If we have enough uncertainty about what bit of concept space we’re looking for to make a power-law distribution appropriate, then “very large” can still be “severely limited” (and indeed must be to make the amount of resources going to each kind of maybe-chocolate be small).
true utility functions [...] problems with utility functions that can tend to infinity.
Yes. But I wouldn’t characterize this as giving the AI an approximation to our utility function that avoids problems to do with infinity—because I don’t think we have a utility function in a strong enough sense for this to be distinguishable from giving the AI our utility function. We have a vague hazy idea of utility that we can (unreliably, with great effort) by a little bit quantitative about in “small” easy cases; we don’t truly either feel or behave according to any utility function; but we want to give the AI a utility function that will make it do things we approve of, even though its decisions may be influenced by looking at things far beyond our cognitive capacity.

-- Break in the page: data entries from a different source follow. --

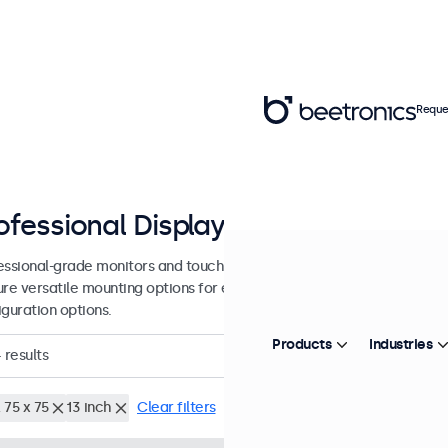
Reque
ofessional Displays from 7 - 27 inc
essional-grade monitors and touchscreens designed for continuous u
ure versatile mounting options for easy integration into many enviro
iguration options.
Products
Industries
4
results
 75 x 75
13 inch
Clear filters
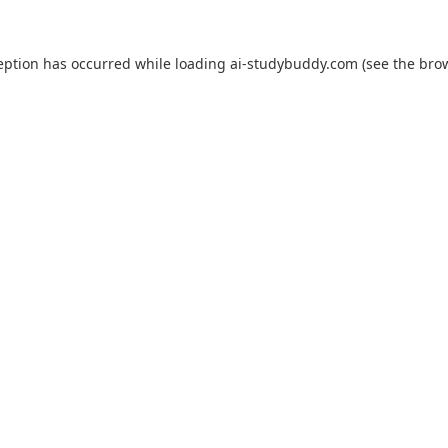
eption has occurred while loading
ai-studybuddy.com
(see the
bro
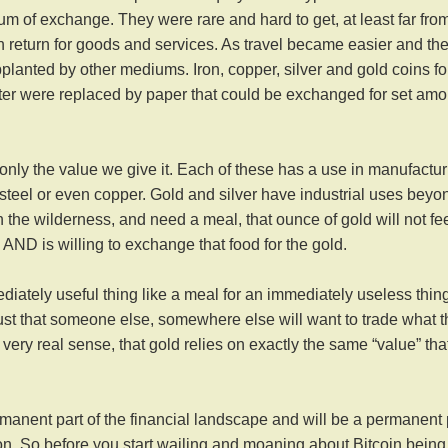
m of exchange. They were rare and hard to get, at least far fro
 return for goods and services. As travel became easier and th
upplanted by other mediums. Iron, copper, silver and gold coins fo
ter were replaced by paper that could be exchanged for set am
 only the value we give it. Each of these has a use in
manufactur
 steel or even copper. Gold and silver have industrial uses beyo
 in the wilderness, and need a meal, that ounce of gold will not fe
ND is willing to exchange that food for the gold.
iately useful thing like a meal for an immediately useless thing
st that someone else, somewhere else will want to trade what 
 very real sense, that gold relies on exactly the same “value” tha
ermanent part of the financial landscape and will be a permanent 
n. So before you start wailing and moaning about Bitcoin being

It’s not clear to me that that’s a sensible project at all, but it certainly isn’t anything so simple as taking something that Really Is our utility function but misbehaves “at infinity” and patching it to tame the misbehaviour :-).

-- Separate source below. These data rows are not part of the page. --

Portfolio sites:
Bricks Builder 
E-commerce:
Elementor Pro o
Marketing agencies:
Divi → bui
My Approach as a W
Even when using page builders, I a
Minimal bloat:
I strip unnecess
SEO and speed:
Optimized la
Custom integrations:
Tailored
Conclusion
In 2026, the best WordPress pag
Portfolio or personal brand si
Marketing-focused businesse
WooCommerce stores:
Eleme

I don’t think we have a utility function in a strong enough sense
All the underlying axioms of expected utility theory (EUT) seem self-evident to me. The fact that most people don’t shut up and multiply is something I would regard as more of their problem then a problem with EUT. Having said that, even if mapping emotions onto utility values makes sense from some abstract theoretical point of view, its a lot harder in practice due to reasons such as the complex fragility of human values which have been thoroughly discussed already.
Of course, the degree to which the average LWer approximates EUT in their feelings and behaviour is probably far greater than that of the average person. At non-LW philosophy meetups I have been told I am ‘disturbingly analytical’ for advocating EUT.

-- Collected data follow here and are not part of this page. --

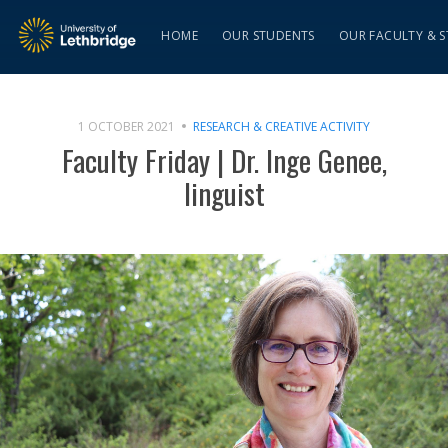
HOME
OUR STUDENTS
OUR FACULTY & S
1 OCTOBER 2021
RESEARCH & CREATIVE ACTIVITY
Faculty Friday | Dr. Inge Genee,
linguist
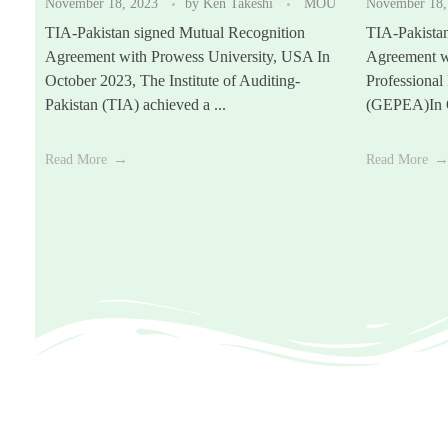
November 18, 2023
by
Ken Takeshi
MOU
November 18,
TIA-Pakistan signed Mutual Recognition
TIA-Pakista
Agreement with Prowess University, USA In
Agreement w
October 2023, The Institute of Auditing-
Professional
Pakistan (TIA) achieved a ...
(GEPEA)In O
Read More
Read More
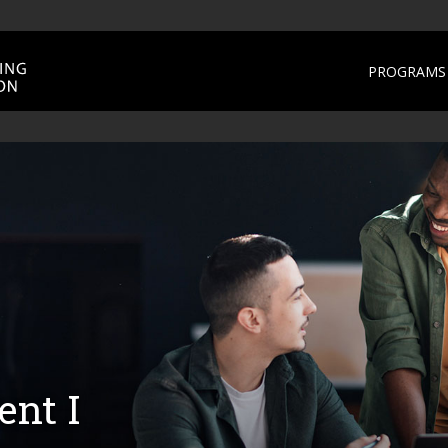
PROGRAMS 
nt I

It’s not clear to me that that’s a sensible project at all, but it certainly isn’t anything so simple as taking something that Really Is our utility function but misbehaves “at infinity” and patching it to tame the misbehaviour :-).
Well, I suppose there is the option of ‘empathic AI’. Reverse engineering the brain and dialling compassion up to 11 is in many ways easier and more brute-force-able than creating de novo AI and it avoids all these defining utility function problems, the Basilisk, and Lob’s theory. The downsides of course include a far greater unpredictability, the AI would definitely be sentient and some would argue the possibility of catastrophic failure during self-modification.
The fact that most people don’t shut up and multiply is something I would regard as more of their problem than a problem with EUT.
I didn’t say that we shouldn’t have a utility function, I said we don’t. Our actual preferences are incompletely defined, inconsistent, and generally a mess. I suspect this is true even for most LWers, and I’m pretty much certain it’s true for almost all people, and (in so far as it’s meaningful) for the human race as a whole.
It could be a situation where we have very large resources and an exponentially large concept space.
I think the justification for bounded utility functions might not be because they are the true utility functions, but because they avoid certain problems with utility functions that can tend to infinity. I could infinitely value infinite chocolate, and then the AI values all courses of action which have a nonzero probability of infinite chocolate (which is all of them) with infinite expected utility, and cannot make a choice. In this case the question is not to get the AI to follow our utility function, but to follow one similar enough to lead to a positive outcome, while avoiding problems to do with infinity.
Perhaps the problem here is that one is bounding utility but is allowing arbitrary large concept space. If concept space is bounded by setting all probabilities < epsilon equal to zero for the purposes of utility functions, then this problem would not arise, although I suspect that this approach may cause problems of its own.
If we have enough uncertainty about what bit of concept space we’re looking for to make a power-law distribution appropriate, then “very large” can still be “severely limited” (and indeed must be to make the amount of resources going to each kind of maybe-chocolate be small).
Yes. But I wouldn’t characterize this as giving the AI an approximation to our utility function that avoids problems to do with infinity—because I don’t think we have a utility function in a strong enough sense for this to be distinguishable from giving the AI our utility function. We have a vague hazy idea of utility that we can (unreliably, with great effort) by a little bit quantitative about in “small” easy cases; we don’t truly either feel or behave according to any utility function; but we want to give the AI a utility function that will make it do things we approve of, even though its decisions may be influenced by looking at things far beyond our cognitive capacity.
It’s not clear to me that that’s a sensible project at all, but it certainly isn’t anything so simple as taking something that Really Is our utility function but misbehaves “at infinity” and patching it to tame the misbehaviour :-).
All the underlying axioms of expected utility theory (EUT) seem self-evident to me. The fact that most people don’t shut up and multiply is something I would regard as more of their problem then a problem with EUT. Having said that, even if mapping emotions onto utility values makes sense from some abstract theoretical point of view, its a lot harder in practice due to reasons such as the complex fragility of human values which have been thoroughly discussed already.
Of course, the degree to which the average LWer approximates EUT in their feelings and behaviour is probably far greater than that of the average person. At non-LW philosophy meetups I have been told I am ‘disturbingly analytical’ for advocating EUT.
Well, I suppose there is the option of ‘empathic AI’. Reverse engineering the brain and dialling compassion up to 11 is in many ways easier and more brute-force-able than creating de novo AI and it avoids all these defining utility function problems, the Basilisk, and Lob’s theory. The downsides of course include a far greater unpredictability, the AI would definitely be sentient and some would argue the possibility of catastrophic failure during self-modification.
I didn’t say that we shouldn’t have a utility function, I said we don’t. Our actual preferences are incompletely defined, inconsistent, and generally a mess. I suspect this is true even for most LWers, and I’m pretty much certain it’s true for almost all people, and (in so far as it’s meaningful) for the human race as a whole.